Figure 3A shows the heat map of the significant proteins in each group, which showed a 2-fold change in abundances in at least one of the 3 treatments. The PCA analysis was performed to project LFQ based proteome measurements into a two-dimensional data space (
Figure 3B). We applied PCA to 78 significant proteins that were quantified in each of the condition. The component 1 of the PCA (PC1) accounts for 42.6% of the variability, and clearly discriminates proteins among different treatment groups. The PC2 accounted for 20.3% of the total variations, and altogether, all 2 components accounted for 62.8% of the total variation. Proteins expressed in control segregated from the others, and proteins expressed in Ins only, TNF only, and Ins + TNF were also clearly discrete from each other.

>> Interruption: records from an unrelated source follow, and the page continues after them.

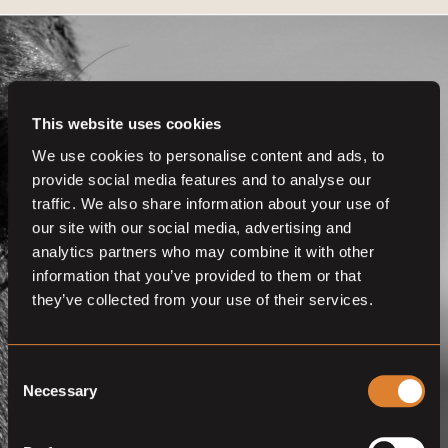
This website uses cookies
We use cookies to personalise content and ads, to
Get even more
provide social media features and to analyse our
functionalities.
traffic. We also share information about your use of
our site with our social media, advertising and
Join us now
analytics partners who may combine it with other
information that you’ve provided to them or that
BECOME A MEMBER
they’ve collected from your use of their services.
Consent
Necessary
Selection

Figure 3B also shows that the distance between replicates within each group is much smaller than the separation between the groups, supporting reproducible LC-MS/MS analysis and peptide quantification, a prerequisite for accurate label-free protein quantitation
Figure 4 shows the top 5 GO biological processes and molecular functions of the 78 significantly up- or down-regulated proteins (
p ≤ 0.05) in one or more of the 3 treatments compared to the control. For biological processes, down-regulated proteins were enriched for metabolic process, oxidation-reduction process, and TCA cycle in Ins and TNF, and ion transport and regulation and ATPase activity proteins were enriched in Ins + TNF (
Figure 4A). With regard to molecular functions, down-regulated proteins were enriched for oxidoreductase activity, electron carrier activity and fatty-acyl-CoA binding activity in Ins only and TNF only treatments, and ATPase activity, voltage gated anion channel and prion activity were enriched in Ins + TNF (
Figure 4C). Among the up-regulated proteins, those involved in biological processes, such as platelet degradation, translation, glycolysis, and the response to amino acids were enriched in one or more of the treatments (
Figure 4B). For molecular functions, proteins involved in homodimerization, calcium ion binding, structural constituents of ribosomes, and the extracellular matrix were enriched among the up-regulated proteins (
Figure 4D). The complete list of all the GO molecular functions, biological processes, and cellular components for all 693 proteins and 78 differentially expressed proteins are shown in the
Supplementary Data Table S2 and S3. The analysis of cellular components of 693 proteins by GO annotation showed that ~30% of these proteins were resident in mitochondria (
Supplementary Data Table S2). The same analysis showed >50% of the differentially expressed proteins (
p ≤ 0.05) resident in mitochondria including mitochondrial matrix and mitochondrial inner membrane (
Supplementary Data Table S3), suggesting that relatively higher mitochondrial resident proteins were affected by the treatments. Other major cellular components of differentially expressed proteins included extracellular exosomes, focal adhesion, cytoplasm/cytosol, lysosome, and cell-cell adhesion junction.